ASSIGNMENT: Below are some records; output exactly the lines from the line with "governments at all" to the line with "program, I discuss", both ends kept, and nothing more.

ENTRIES SHOWN:

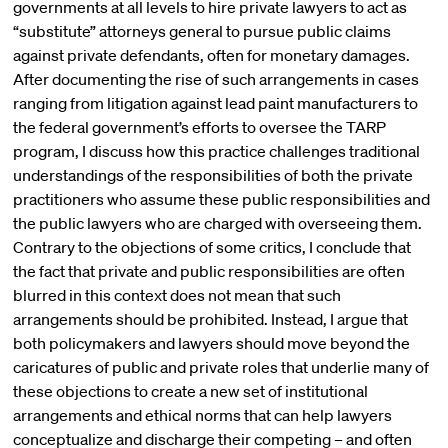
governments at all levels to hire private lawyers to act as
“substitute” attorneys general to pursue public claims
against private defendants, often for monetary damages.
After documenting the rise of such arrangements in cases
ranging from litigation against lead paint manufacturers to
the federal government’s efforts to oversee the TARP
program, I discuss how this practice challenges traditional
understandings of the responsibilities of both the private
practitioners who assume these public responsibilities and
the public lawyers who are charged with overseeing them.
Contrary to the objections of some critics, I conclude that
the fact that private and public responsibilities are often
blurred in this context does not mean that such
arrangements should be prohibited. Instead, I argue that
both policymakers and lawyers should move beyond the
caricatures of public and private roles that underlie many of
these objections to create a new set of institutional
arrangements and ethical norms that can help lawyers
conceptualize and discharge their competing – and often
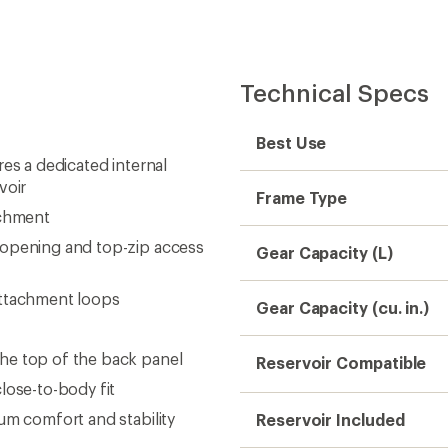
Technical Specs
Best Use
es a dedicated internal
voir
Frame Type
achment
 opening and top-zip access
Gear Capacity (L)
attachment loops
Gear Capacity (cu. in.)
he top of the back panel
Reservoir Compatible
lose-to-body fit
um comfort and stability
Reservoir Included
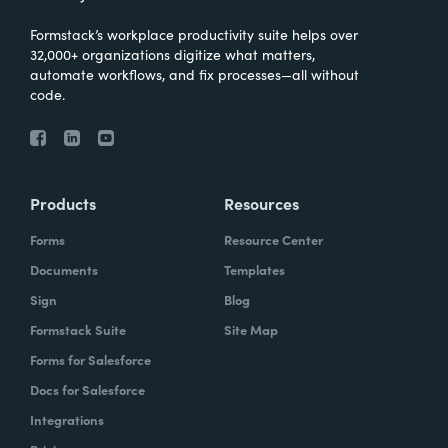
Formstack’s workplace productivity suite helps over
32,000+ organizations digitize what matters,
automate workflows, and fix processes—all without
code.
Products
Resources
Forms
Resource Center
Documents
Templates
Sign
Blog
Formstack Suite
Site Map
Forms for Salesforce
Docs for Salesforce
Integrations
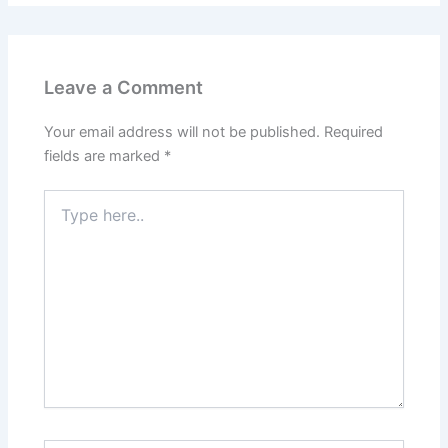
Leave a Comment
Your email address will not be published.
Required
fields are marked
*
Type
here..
---
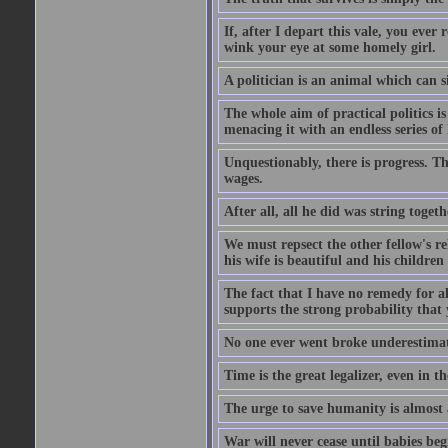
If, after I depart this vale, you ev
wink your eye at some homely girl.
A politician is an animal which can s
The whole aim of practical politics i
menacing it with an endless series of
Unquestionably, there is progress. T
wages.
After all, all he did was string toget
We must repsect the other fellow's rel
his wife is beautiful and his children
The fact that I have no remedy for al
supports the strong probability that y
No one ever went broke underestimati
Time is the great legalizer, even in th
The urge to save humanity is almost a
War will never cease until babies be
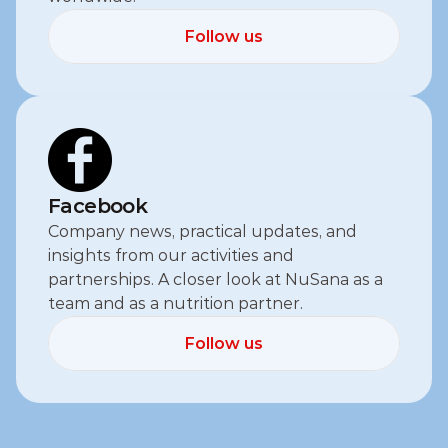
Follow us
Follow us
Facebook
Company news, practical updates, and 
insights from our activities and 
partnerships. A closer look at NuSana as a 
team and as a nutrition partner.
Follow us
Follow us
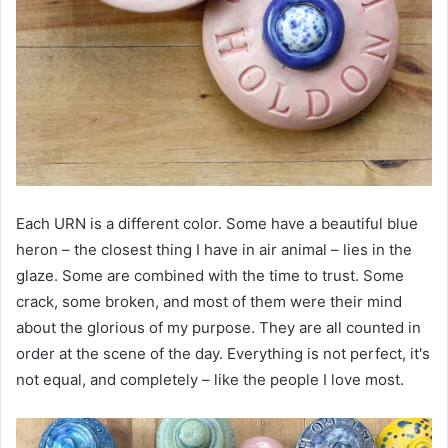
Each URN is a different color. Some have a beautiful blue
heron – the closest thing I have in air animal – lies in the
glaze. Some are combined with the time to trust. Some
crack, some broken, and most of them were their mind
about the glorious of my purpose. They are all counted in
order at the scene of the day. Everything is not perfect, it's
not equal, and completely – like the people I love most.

EXERCISE OUTPUT:
governments at all levels to hire private lawyers to act as
“substitute” attorneys general to pursue public claims
against private defendants, often for monetary damages.
After documenting the rise of such arrangements in cases
ranging from litigation against lead paint manufacturers to
the federal government’s efforts to oversee the TARP
program, I discuss how this practice challenges traditional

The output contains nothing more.